As the founder of Impactiv8, Loren helps businesses grow using the power of social media and lifecycle marketing automation.

Loren has created three online training programs: Social Media Success, FB Business Success and Linked Business Success and she also offers bespoke social media presentations, workshops, one-on-one coaching and social media implementation services.

Loren is also the producer and co-host of the highly successful #BusinessAddicts The Podcast, which she hosts in conjunction with Fiona Redding from The Happiness Hunter.

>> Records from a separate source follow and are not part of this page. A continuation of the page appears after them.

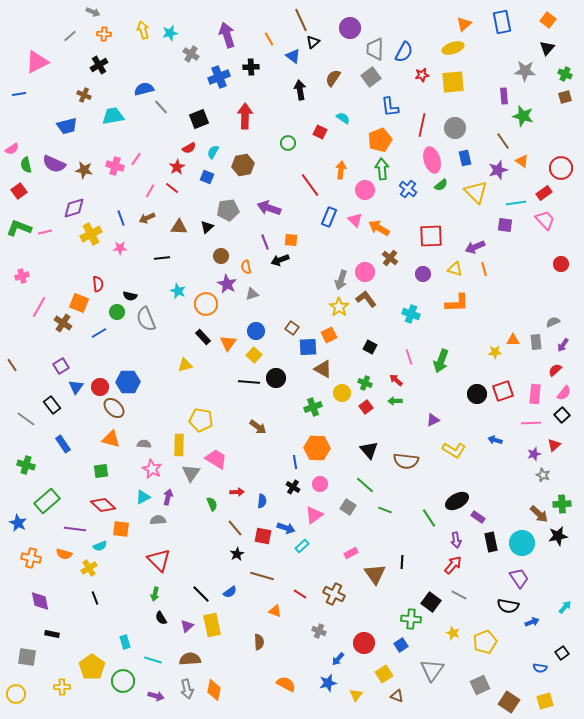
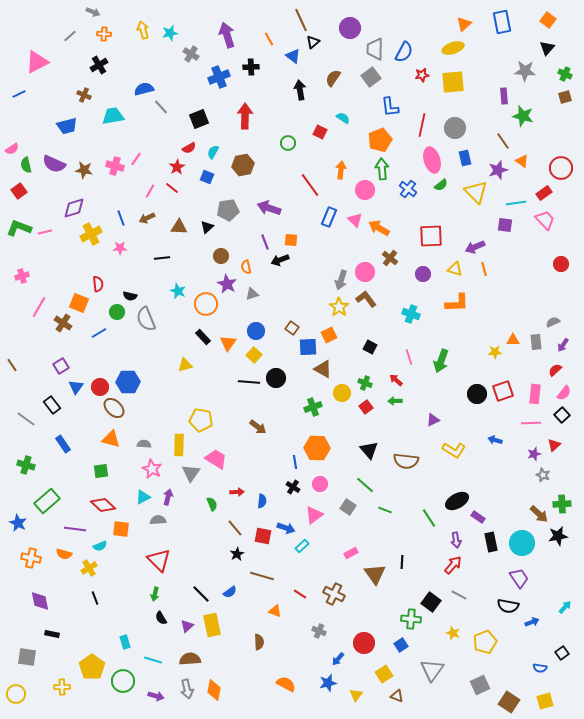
blue line at (19, 94): rotated 16 degrees counterclockwise
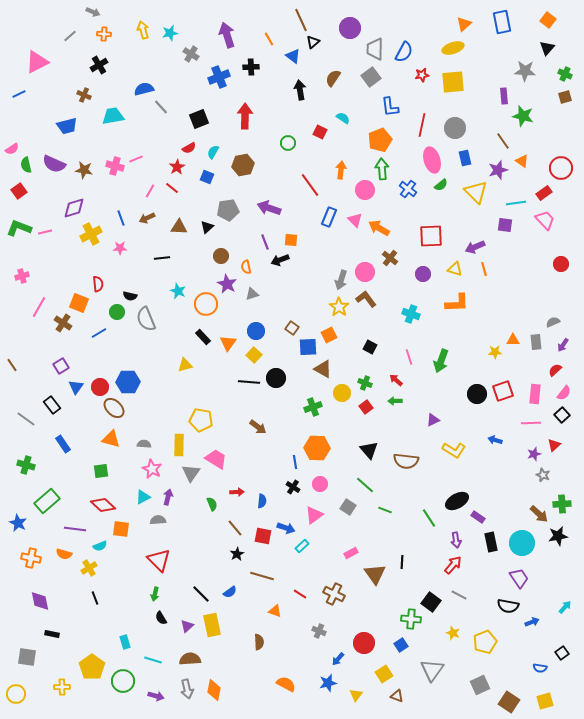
pink line at (136, 159): rotated 32 degrees clockwise
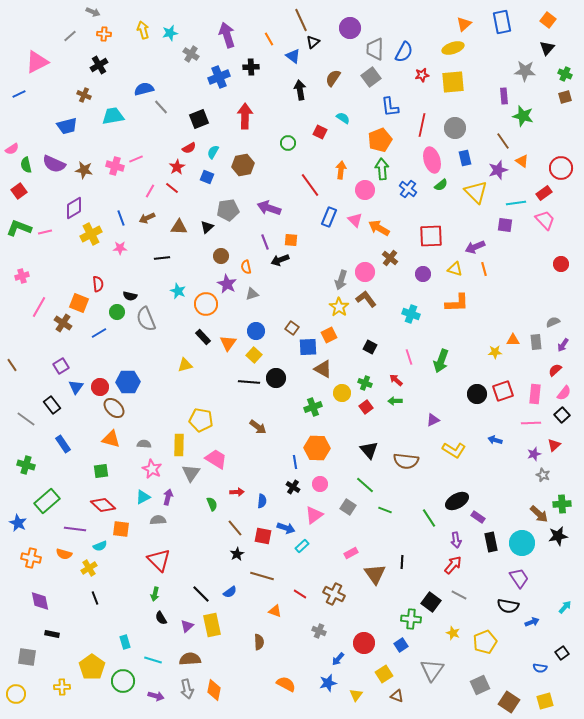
purple diamond at (74, 208): rotated 15 degrees counterclockwise
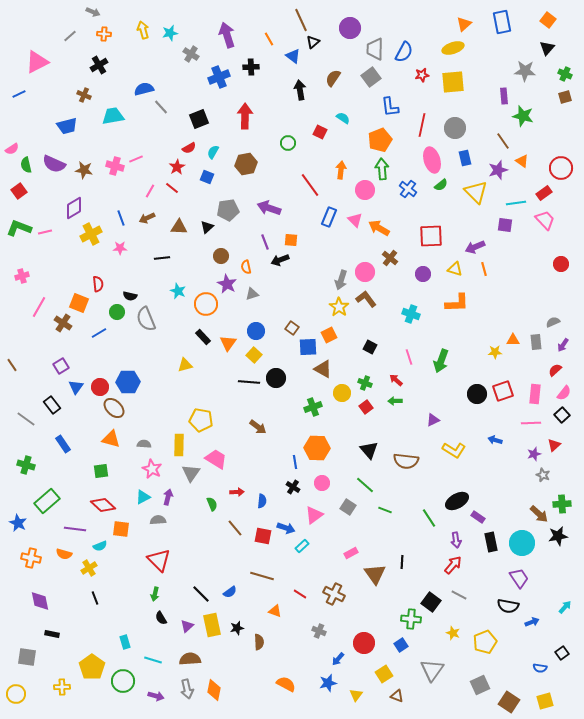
brown hexagon at (243, 165): moved 3 px right, 1 px up
pink circle at (320, 484): moved 2 px right, 1 px up
black star at (237, 554): moved 74 px down; rotated 16 degrees clockwise
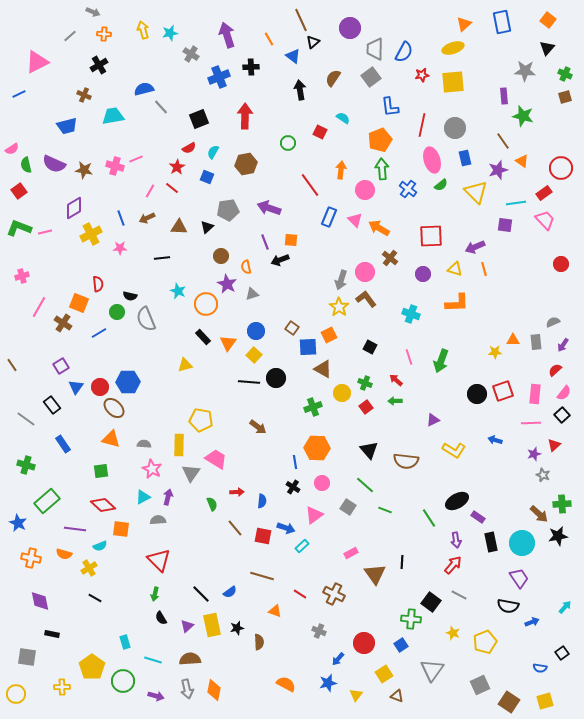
black line at (95, 598): rotated 40 degrees counterclockwise
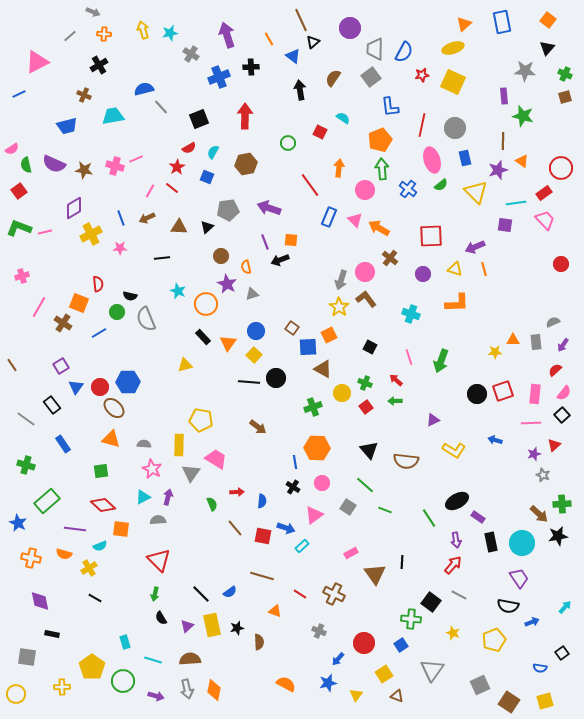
yellow square at (453, 82): rotated 30 degrees clockwise
brown line at (503, 141): rotated 36 degrees clockwise
orange arrow at (341, 170): moved 2 px left, 2 px up
yellow pentagon at (485, 642): moved 9 px right, 2 px up
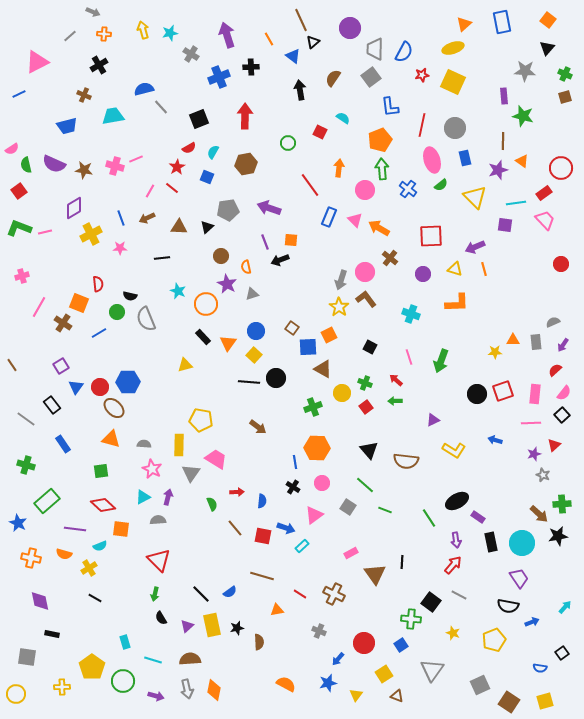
yellow triangle at (476, 192): moved 1 px left, 5 px down
orange triangle at (275, 611): moved 2 px right, 1 px up; rotated 32 degrees counterclockwise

  1. Great advice!! If I see you at the #PBEVENT I will be sure to use this post as an icebreaker. I love the click to tweet button. Never seen it before. It seems that I’m learning new things already and the conference hasn’t even started yet.

  2. This is brilliant, but as someone who tried to post from a conference recently I ran into big trouble .. I couldn’t tap away on my iPad and listen to the speaker at the same time! So I ended up doing one post to say this is where I am at the beginning of each session and this is the opening comment from the presenter. and then writing up a longer post from my hand written notes and posting that an hour or so later. I noticed most of the other delegates using the # were just saying ‘XXX is awesome” and not much else. Oh, lots of pics of drinks and friends…. Any thoughts on how I can manage that better next time?? Thanks.

    • Sara, posting later is fine. If live tweeting is not your thing, then consider doing a more in-depth blog post after the event and sharing it using the event Hashtag. One tips for tweeting during the event if you are desperate to do so, but struggle to find the details of speaker’s Twitter handles, etc is to have a doc with the speakers Twitter handles and the event Hashtag on your ipad. You can then cut and paste those details and just include the occasional quote from them or a pic that you have taken of a quote on a slide. Re-tweeting others is also a good strategy. You don’t have to be prolific, but do be present.